In a mandatory extended lockdown virtually outside activities, De facto were stopped, the routine trading practice never stopped before! Yet, the government picked the lockdown time to re-shape economy India or say reforming economy India! Leaders of various industry & trade, including gem & jewellery started brainstorming! They discussed and derived many conclusions upon resumption, steps and working attitude, buyer attitude, and virtually aspects! They guided the related trade fraternity!
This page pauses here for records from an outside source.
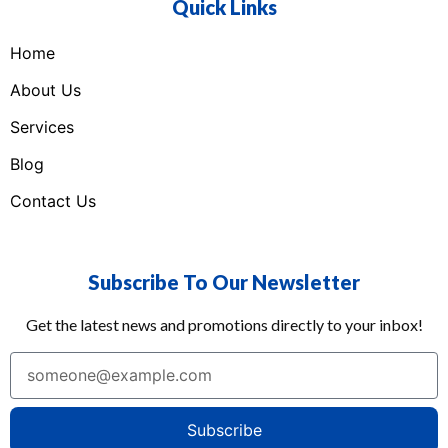
Quick Links
Home
About Us
Services
Blog
Contact Us
Subscribe To Our Newsletter
Get the latest news and promotions directly to your inbox!
Subscribe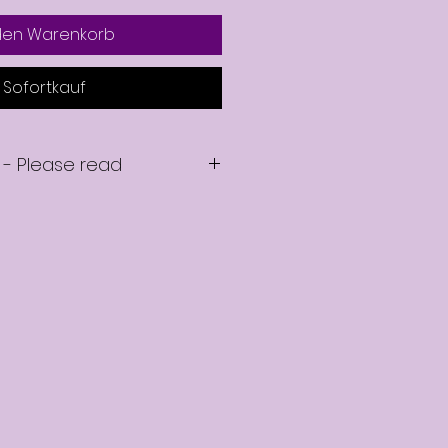
 den Warenkorb
Sofortkauf
 - Please read
se your on-demand mentoring
 emailed a link to download your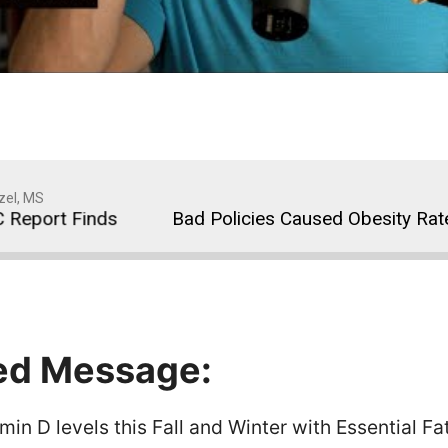
zel, MS
port Finds
Bad Policies Caused Obesity Rates to
ed Message:
in D levels this Fall and Winter with Essential Fa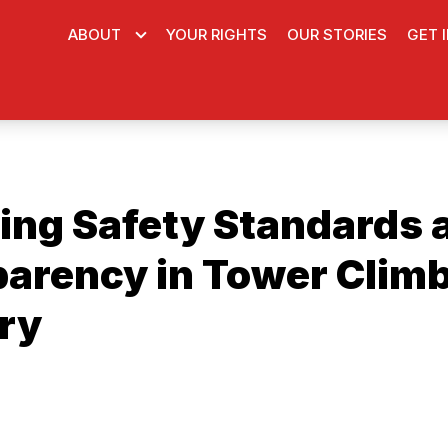
ABOUT
YOUR RIGHTS
OUR STORIES
GET 
ing Safety Standards 
arency in Tower Clim
ry
ons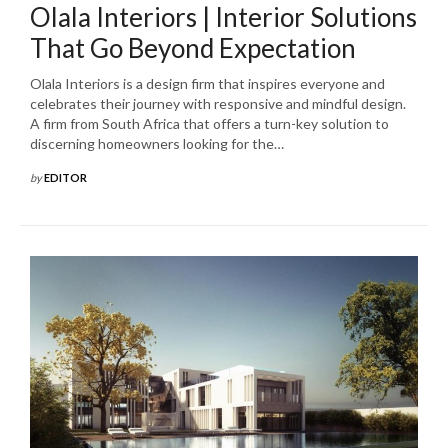
Olala Interiors | Interior Solutions
That Go Beyond Expectation
Olala Interiors is a design firm that inspires everyone and
celebrates their journey with responsive and mindful design.
A firm from South Africa that offers a turn-key solution to
discerning homeowners looking for the…
by
EDITOR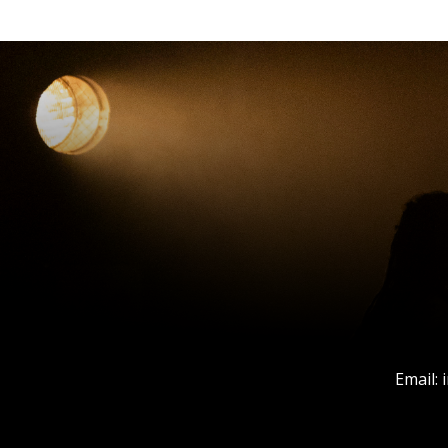
Email: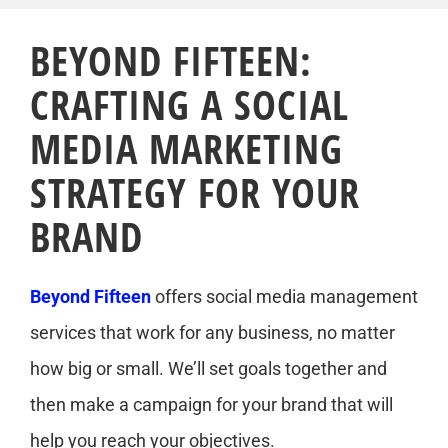
BEYOND FIFTEEN:
CRAFTING A SOCIAL
MEDIA MARKETING
STRATEGY FOR YOUR
BRAND
Beyond Fifteen
offers social media management
services that work for any business, no matter
how big or small. We’ll set goals together and
then make a campaign for your brand that will
help you reach your objectives.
De facto, the ongoing government, has taken multiple measures during the lockdown by knowing the economic issues across every section of India. The government announced financial measures of about 1.7trilloin for the bottom of the pyramid. To sustain & shape up in a new design of Economy, Infrastructure, Tech-based System, to keep vibrant demography and maintain demand in the market, the government announced their measures worth Rs20 trillion where the allotment of about Rs 5.94trillion was to support MSMEs.

Until now, related Rating Agencies are considering vulnerable and stressed finance of around Rs20 trillion! They calculate all those issues on the back of liquidity crunch at the bottom of the pyramid, at MSMEs and Corporates means, liquidity crunch at banking and financial institutions!

All those factors are enough to say that Economy India may be weak during FY 2021-22 and until two quarters next!

Bottom Line:

Upon resumption and by learning a new design of economy India-Aatmanirbhar Bharat, optimistic trade & commerce scenario, government's attempt to provide adequate liquidity including the latest MoU with World Bank of Rs10trillion 

and efforts of EoDB, Rating agencies, including many financial experts, thinks that India can recover rapidly even in the late of year 2020! And India can bounce in a sharp V-shape growth in FY 2021-22! Now and further, it is sure that in a state of the post-COVID-19 era, India will be an economy of a new design!